Data in this exercise section start
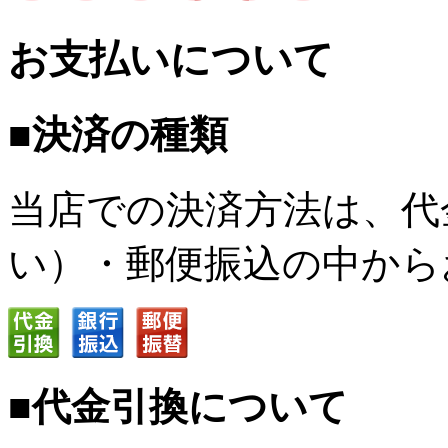
お支払いについて
■決済の種類
当店での決済方法は、代
い）・郵便振込の中から
■代金引換について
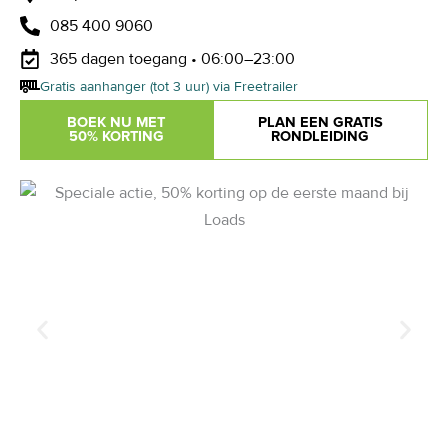
085 400 9060
365 dagen toegang • 06:00–23:00
Gratis aanhanger (tot 3 uur) via Freetrailer
BOEK NU MET
PLAN EEN GRATIS
50% KORTING
RONDLEIDING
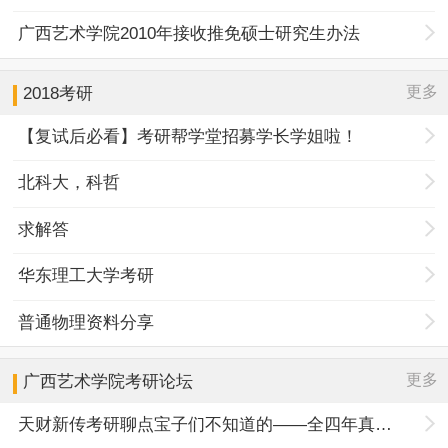
广西艺术学院2010年接收推免硕士研究生办法
更多
2018考研
【复试后必看】考研帮学堂招募学长学姐啦！
北科大，科哲
求解答
华东理工大学考研
普通物理资料分享
更多
广西艺术学院
考研论坛
天财新传考研聊点宝子们不知道的——全四年真题规律+择校优势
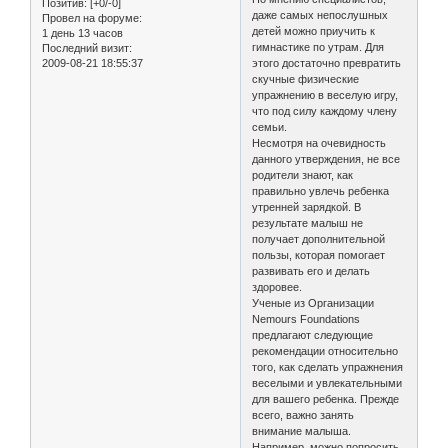
Позитив:
[+0/-0]
даже самых непослушных
Провел на форуме:
детей можно приучить к
1 день 13 часов
гимнастике по утрам. Для
Последний визит:
2009-08-21 18:55:37
этого достаточно превратить
скучные физические
упражнению в веселую игру,
что под силу каждому члену
семьи.
Несмотря на очевидность
данного утверждения, не все
родители знают, как
правильно увлечь ребенка
утренней зарядкой. В
результате малыш не
получает дополнительной
пользы, которая помогает
развивать его и делать
здоровее.
Ученые из Организации
Nemours Foundations
предлагают следующие
рекомендации относительно
того, как сделать упражнения
веселыми и увлекательными
для вашего ребенка. Прежде
всего, важно занять
внимание малыша.
Например, можно попросить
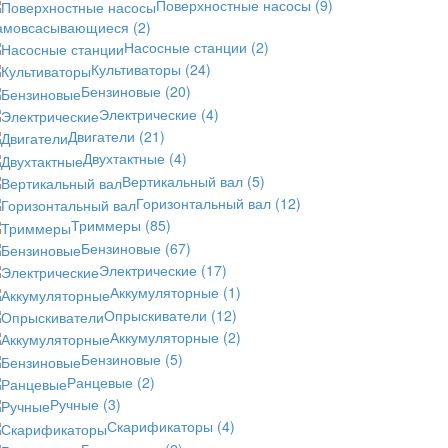
Поверхностные насосы
(9)
амовсасывающиеся
(2)
Насосные станции
(2)
Культиваторы
(24)
Бензиновые
(20)
Электрические
(4)
Двигатели
(21)
Двухтактные
(4)
Вертикальный вал
(5)
Горизонтальный вал
(12)
Триммеры
(85)
Бензиновые
(67)
Электрические
(17)
Аккумуляторные
(1)
Опрыскиватели
(12)
Аккумуляторные
(2)
Бензиновые
(5)
Ранцевые
(2)
Ручные
(3)
Скарификаторы
(4)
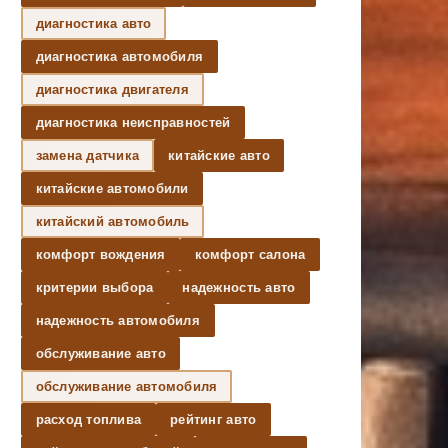
диагностика авто
диагностика автомобиля
диагностика двигателя
диагностика неисправностей
замена датчика
китайские авто
китайские автомобили
китайский автомобиль
комфорт вождения
комфорт салона
критерии выбора
надежность авто
надежность автомобиля
обслуживание авто
обслуживание автомобиля
расход топлива
рейтинг авто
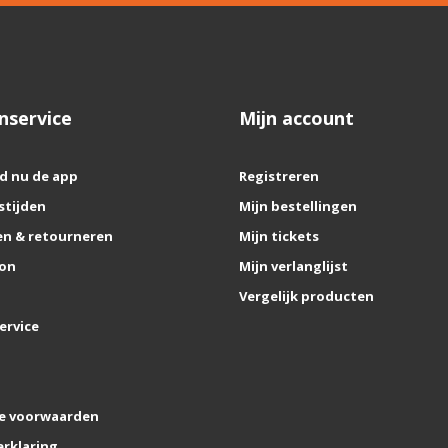
nservice
Mijn account
d nu de app
Registreren
stijden
Mijn bestellingen
n & retourneren
Mijn tickets
on
Mijn verlanglijst
Vergelijk producten
ervice
e voorwaarden
erklaring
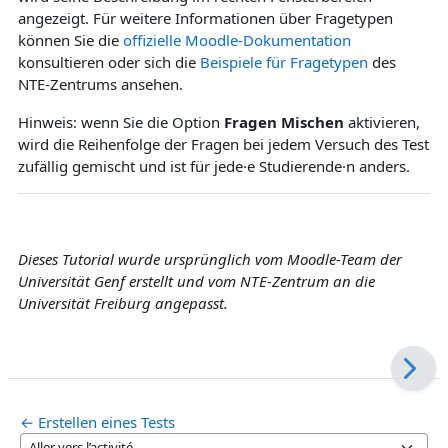
angezeigt. Für weitere Informationen über Fragetypen
können Sie die
offizielle Moodle-Dokumentation
konsultieren oder sich die
Beispiele für Fragetyp
en
des
NTE-Zentrums ansehen.
Hinweis: wenn Sie die Option
Fragen Mischen
aktivieren,
wird die Reihenfolge der Fragen bei jedem Versuch des Test
zufällig gemischt und ist für jede·e Studierende·n anders.
Dieses Tutorial wurde ursprünglich vom Moodle-Team der
Universität Genf erstellt und vom NTE-Zentrum an die
Universität Freiburg angepasst.
← Erstellen eines Tests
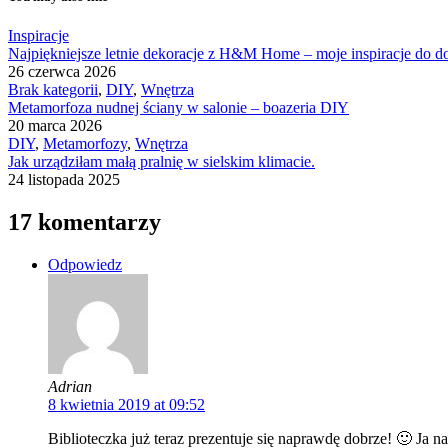
Inspiracje
Najpiękniejsze letnie dekoracje z H&M Home – moje inspiracje do d
26 czerwca 2026
Brak kategorii
,
DIY
,
Wnętrza
Metamorfoza nudnej ściany w salonie – boazeria DIY
20 marca 2026
DIY
,
Metamorfozy
,
Wnętrza
Jak urządziłam małą pralnię w sielskim klimacie.
24 listopada 2025
17 komentarzy
Odpowiedz
Adrian
8 kwietnia 2019 at 09:52
Biblioteczka już teraz prezentuje się naprawdę dobrze! 🙂 Ja n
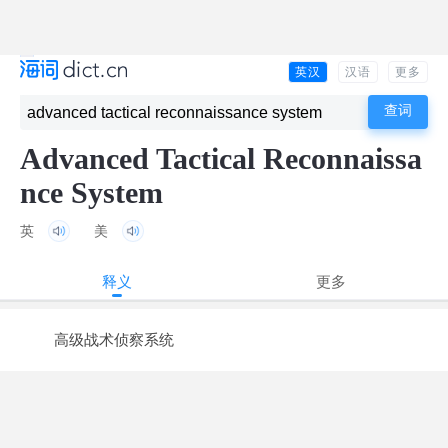
英汉
汉语
更多
Advanced Tactical Reconnaissa
nce System
英
美
释义
更多
高级战术侦察系统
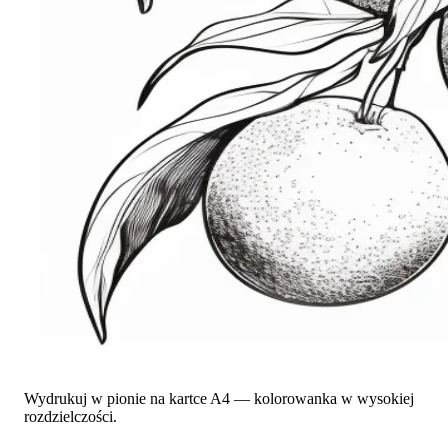
Wydrukuj w pionie na kartce A4 — kolorowanka w wysokiej
rozdzielczości.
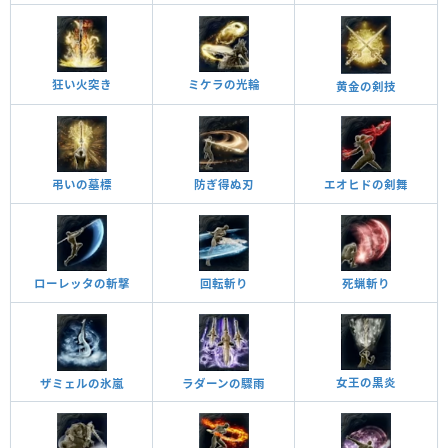
狂い火突き
ミケラの光輪
黄金の剣技
弔いの墓標
防ぎ得ぬ刃
エオヒドの剣舞
死蝋斬り
回転斬り
ローレッタの斬撃
女王の黒炎
ザミェルの氷嵐
ラダーンの驟雨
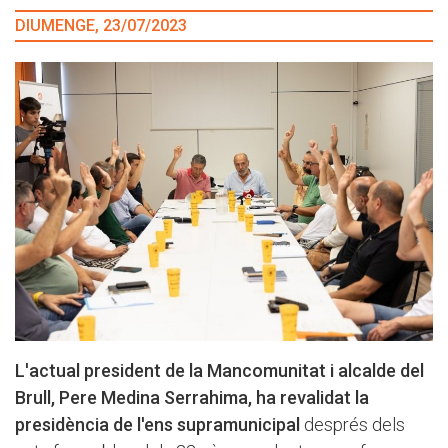
DIUMENGE, 23/07/2023
L'actual president de la Mancomunitat i alcalde del
Brull, Pere Medina Serrahima, ha revalidat la
presidència de l'ens supramunicipal
després dels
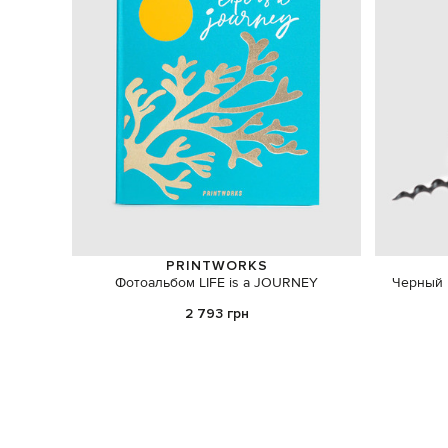
PRINTWORKS
Фотоальбом LIFE is a JOURNEY
Черный 
2 793 грн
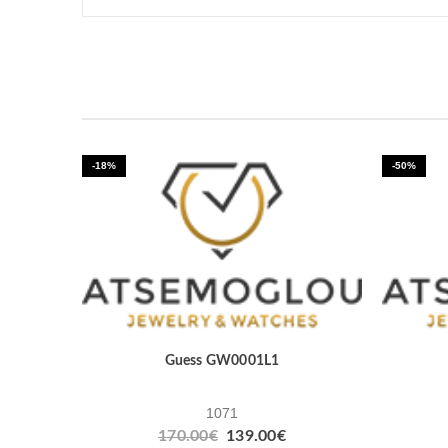
-18%
-50%
Guess GW0001L1
1071
170.00
€
139.00
€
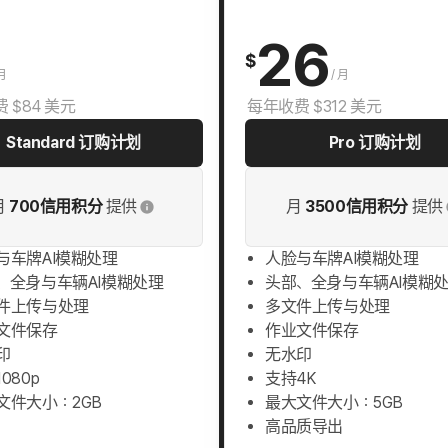
26
$
月
/
月
 $84 美元
每年收费 $312 美元
Standard 订购计划
Pro 订购计划
月
700信用积分
提供
月
3500信用积分
提供
与车牌AI模糊处理
人脸与车牌AI模糊处理
、全身与车辆AI模糊处理
头部、全身与车辆AI模糊
件上传与处理
多文件上传与处理
文件保存
作业文件保存
印
无水印
080p
支持4K
文件大小：2GB
最大文件大小：5GB
高品质导出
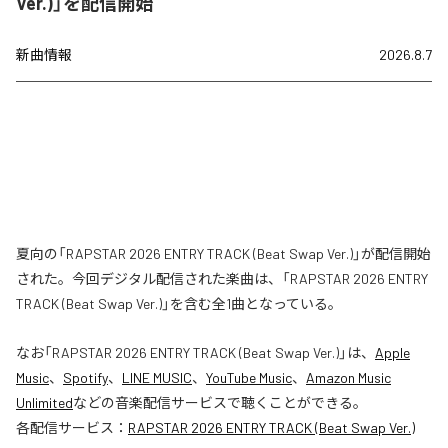
Ver.)」を配信開始
新曲情報
2026.8.7
夏向の「RAPSTAR 2026 ENTRY TRACK (Beat Swap Ver.)」が配信開始
された。今回デジタル配信された楽曲は、「RAPSTAR 2026 ENTRY
TRACK (Beat Swap Ver.)」を含む全1曲となっている。
なお「
RAPSTAR 2026 ENTRY TRACK (Beat Swap Ver.)
」は、
Apple
Music
、
Spotify
、
LINE MUSIC
、
YouTube Music
、
Amazon Music
Unlimited
などの音楽配信サービスで聴くことができる。
各配信サービス：
RAPSTAR 2026 ENTRY TRACK (Beat Swap Ver.)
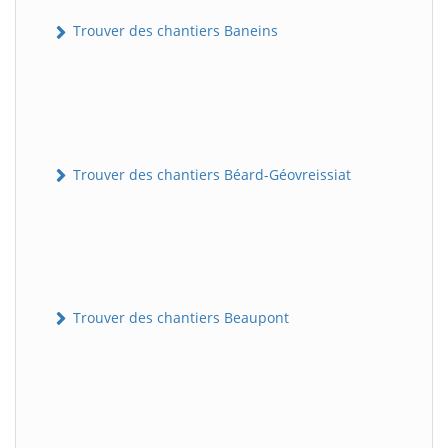
Trouver des chantiers Baneins
Trouver des chantiers Béard-Géovreissiat
Trouver des chantiers Beaupont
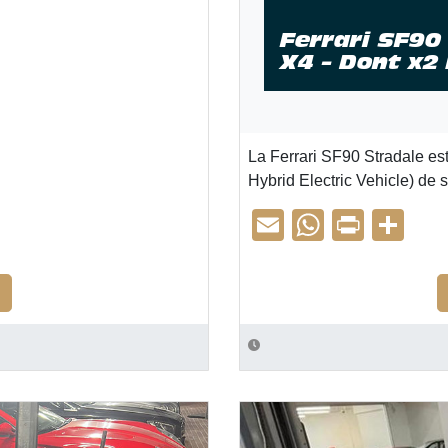
Ferrari SF90
X4 – Dont x2
La Ferrari SF90 Stradale es
Hybrid Electric Vehicle) de 
E
W
Pr
P
m
h
in
ar
ail
at
t
ta
Porsche 992 gt3 – À vendre
s
g
A
er
p
p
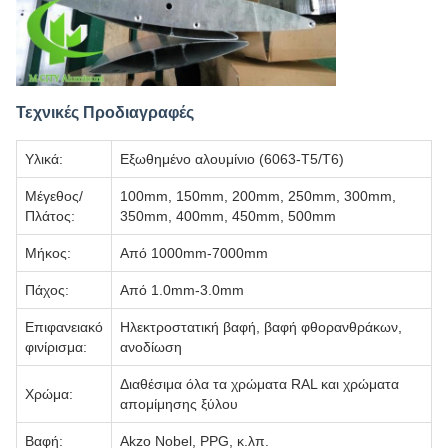
Τεχνικές Προδιαγραφές
Υλικά:
Εξωθημένο αλουμίνιο (6063-T5/T6)
Μέγεθος/
100mm, 150mm, 200mm, 250mm, 300mm,
Πλάτος:
350mm, 400mm, 450mm, 500mm
Μήκος:
Από 1000mm-7000mm
Πάχος:
Από 1.0mm-3.0mm
Επιφανειακό
Ηλεκτροστατική βαφή, βαφή φθορανθράκων,
φινίρισμα:
ανοδίωση
Διαθέσιμα όλα τα χρώματα RAL και χρώματα
Χρώμα:
απομίμησης ξύλου
Βαφή:
Akzo Nobel, PPG, κ.λπ.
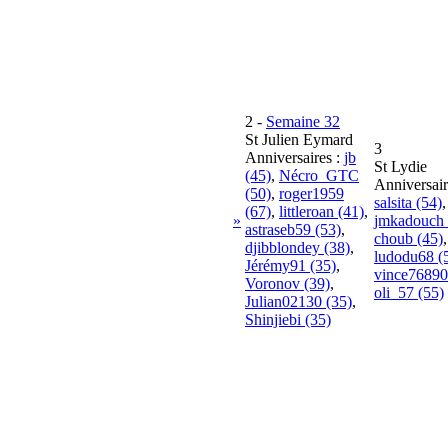
2
-
Semaine 32
St Julien Eymard
3
Anniversaires :
jb
St Lydie
(45)
,
Nécro_GTC
Anniversair
(50)
,
roger1959
salsita (54)
,
(67)
,
littleroan (41)
,
»
jmkadouch 
astraseb59 (53)
,
choub (45)
,
djibblondey (38)
,
ludodu68 (
Jérémy91 (35)
,
vince76890
Voronov (39)
,
oli_57 (55)
Julian02130 (35)
,
Shinjiebi (35)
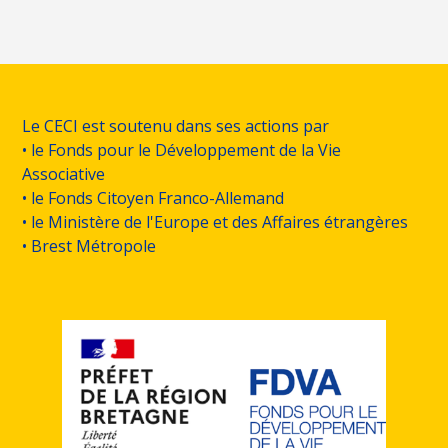
Le CECI est soutenu dans ses actions par
• le Fonds pour le Développement de la Vie
Associative
• le Fonds Citoyen Franco-Allemand
• le Ministère de l'Europe et des Affaires étrangères
• Brest Métropole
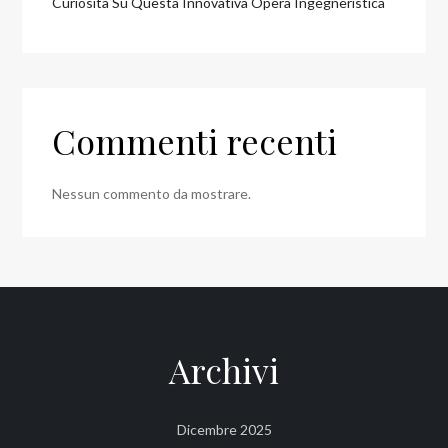
Curiosità Su Questa Innovativa Opera Ingegneristica
Commenti recenti
Nessun commento da mostrare.
Archivi
Dicembre 2025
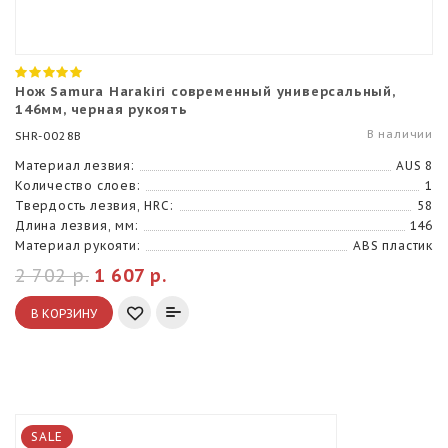
Нож Samura Harakiri современный универсальный,
146мм, черная рукоять
В наличии
SHR-0028B
Материал лезвия:
AUS 8
Количество слоев:
1
Твердость лезвия, HRC:
58
Длина лезвия, мм:
146
Материал рукояти:
ABS пластик
2 702 р.
1 607 р.
В КОРЗИНУ
SALE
Data in this exercise section end
* [Task to complete]
Pictures in the records are to be left out; repeat everything else exactly.

* [Your solution]
お支払いについて
■決済の種類
当店での決済方法は、代
い）・郵便振込の中から
■代金引換について
085 400 9060
365 dagen toegang • 06:00–23:00
Gratis aanhanger (tot 3 uur) via Freetrailer
BOEK NU MET
PLAN EEN GRATIS
50% KORTING
RONDLEIDING
广西艺术学院2010年接收推免硕士研究生办法
更多
2018考研
【复试后必看】考研帮学堂招募学长学姐啦！
北科大，科哲
求解答
华东理工大学考研
普通物理资料分享
更多
广西艺术学院
考研论坛
天财新传考研聊点宝子们不知道的——全四年真题规律+择校优势
Позитив:
[+0/-0]
даже самых непослушных
Провел на форуме:
детей можно приучить к
1 день 13 часов
гимнастике по утрам. Для
Последний визит:
2009-08-21 18:55:37
этого достаточно превратить
скучные физические
упражнению в веселую игру,
что под силу каждому члену
семьи.
Несмотря на очевидность
данного утверждения, не все
родители знают, как
правильно увлечь ребенка
утренней зарядкой. В
результате малыш не
получает дополнительной
пользы, которая помогает
развивать его и делать
здоровее.
Ученые из Организации
Nemours Foundations
предлагают следующие
рекомендации относительно
того, как сделать упражнения
веселыми и увлекательными
для вашего ребенка. Прежде
всего, важно занять
внимание малыша.
Например, можно попросить
Поверхностные насосы
(9)
амовсасывающиеся
(2)
Насосные станции
(2)
Культиваторы
(24)
Бензиновые
(20)
Электрические
(4)
Двигатели
(21)
Двухтактные
(4)
Вертикальный вал
(5)
Горизонтальный вал
(12)
Триммеры
(85)
Бензиновые
(67)
Электрические
(17)
Аккумуляторные
(1)
Опрыскиватели
(12)
Аккумуляторные
(2)
Бензиновые
(5)
Ранцевые
(2)
Ручные
(3)
Скарификаторы
(4)
диагностика авто
диагностика автомобиля
диагностика двигателя
диагностика неисправностей
замена датчика
китайские авто
китайские автомобили
китайский автомобиль
комфорт вождения
комфорт салона
критерии выбора
надежность авто
надежность автомобиля
обслуживание авто
обслуживание автомобиля
расход топлива
рейтинг авто
nservice
Mijn account
d nu de app
Registreren
stijden
Mijn bestellingen
n & retourneren
Mijn tickets
on
Mijn verlanglijst
Vergelijk producten
ervice
e voorwaarden
erklaring
angezeigt. Für weitere Informationen über Fragetypen
können Sie die
offizielle Moodle-Dokumentation
konsultieren oder sich die
Beispiele für Fragetyp
en
des
NTE-Zentrums ansehen.
Hinweis: wenn Sie die Option
Fragen Mischen
aktivieren,
wird die Reihenfolge der Fragen bei jedem Versuch des Test
zufällig gemischt und ist für jede·e Studierende·n anders.
Dieses Tutorial wurde ursprünglich vom Moodle-Team der
Universität Genf erstellt und vom NTE-Zentrum an die
Universität Freiburg angepasst.
← Erstellen eines Tests
Inspiracje
Najpiękniejsze letnie dekoracje z H&M Home – moje inspiracje do d
26 czerwca 2026
Brak kategorii
,
DIY
,
Wnętrza
Metamorfoza nudnej ściany w salonie – boazeria DIY
20 marca 2026
DIY
,
Metamorfozy
,
Wnętrza
Jak urządziłam małą pralnię w sielskim klimacie.
24 listopada 2025
17 komentarzy
Odpowiedz
Adrian
8 kwietnia 2019 at 09:52
Biblioteczka już teraz prezentuje się naprawdę dobrze! 🙂 Ja n
英汉
汉语
更多
Advanced Tactical Reconnaissa
nce System
英
美
释义
更多
高级战术侦察系统
Wydrukuj w pionie na kartce A4 — kolorowanka w wysokiej
rozdzielczości.
狂い火突き
ミケラの光輪
黄金の剣技
弔いの墓標
防ぎ得ぬ刃
エオヒドの剣舞
死蝋斬り
回転斬り
ローレッタの斬撃
女王の黒炎
ザミェルの氷嵐
ラダーンの驟雨
DIUMENGE, 23/07/2023
L'actual president de la Mancomunitat i alcalde del
Brull, Pere Medina Serrahima, ha revalidat la
presidència de l'ens supramunicipal
després dels
PRINTWORKS
Фотоальбом LIFE is a JOURNEY
Черный 
2 793 грн
-18%
-50%
Guess GW0001L1
1071
170.00
€
139.00
€
26
$
月
/
月
 $84 美元
每年收费 $312 美元
Standard 订购计划
Pro 订购计划
月
700信用积分
提供
月
3500信用积分
提供
与车牌AI模糊处理
人脸与车牌AI模糊处理
、全身与车辆AI模糊处理
头部、全身与车辆AI模糊
件上传与处理
多文件上传与处理
文件保存
作业文件保存
印
无水印
080p
支持4K
文件大小：2GB
最大文件大小：5GB
高品质导出
Ver.)」を配信開始
新曲情報
2026.8.7
夏向の「RAPSTAR 2026 ENTRY TRACK (Beat Swap Ver.)」が配信開始
された。今回デジタル配信された楽曲は、「RAPSTAR 2026 ENTRY
TRACK (Beat Swap Ver.)」を含む全1曲となっている。
なお「
RAPSTAR 2026 ENTRY TRACK (Beat Swap Ver.)
」は、
Apple
Music
、
Spotify
、
LINE MUSIC
、
YouTube Music
、
Amazon Music
Unlimited
などの音楽配信サービスで聴くことができる。
各配信サービス：
RAPSTAR 2026 ENTRY TRACK (Beat Swap Ver.)
Trouver des chantiers Baneins
Trouver des chantiers Béard-Géovreissiat
Trouver des chantiers Beaupont
Ferrari SF90
X4 – Dont x2
La Ferrari SF90 Stradale es
Hybrid Electric Vehicle) de 
E
W
Pr
P
m
h
in
ar
ail
at
t
ta
Porsche 992 gt3 – À vendre
s
g
A
er
p
p
Τεχνικές Προδιαγραφές
Υλικά:
Εξωθημένο αλουμίνιο (6063-T5/T6)
Μέγεθος/
100mm, 150mm, 200mm, 250mm, 300mm,
Πλάτος:
350mm, 400mm, 450mm, 500mm
Μήκος:
Από 1000mm-7000mm
Πάχος:
Από 1.0mm-3.0mm
Επιφανειακό
Ηλεκτροστατική βαφή, βαφή φθορανθράκων,
φινίρισμα:
ανοδίωση
Διαθέσιμα όλα τα χρώματα RAL και χρώματα
Χρώμα:
απομίμησης ξύλου
Βαφή:
Akzo Nobel, PPG, κ.λπ.
2
-
Semaine 32
St Julien Eymard
3
Anniversaires :
jb
St Lydie
(45)
,
Nécro_GTC
Anniversair
(50)
,
roger1959
salsita (54)
,
(67)
,
littleroan (41)
,
»
jmkadouch 
astraseb59 (53)
,
choub (45)
,
djibblondey (38)
,
ludodu68 (
Jérémy91 (35)
,
vince76890
Voronov (39)
,
oli_57 (55)
Julian02130 (35)
,
Shinjiebi (35)
Le CECI est soutenu dans ses actions par
• le Fonds pour le Développement de la Vie
Associative
• le Fonds Citoyen Franco-Allemand
• le Ministère de l'Europe et des Affaires étrangères
• Brest Métropole
Curiosità Su Questa Innovativa Opera Ingegneristica
Commenti recenti
Nessun commento da mostrare.
Archivi
Dicembre 2025
Нож Samura Harakiri современный универсальный,
146мм, черная рукоять
В наличии
SHR-0028B
Материал лезвия:
AUS 8
Количество слоев:
1
Твердость лезвия, HRC:
58
Длина лезвия, мм:
146
Материал рукояти:
ABS пластик
2 702 р.
1 607 р.
В КОРЗИНУ
SALE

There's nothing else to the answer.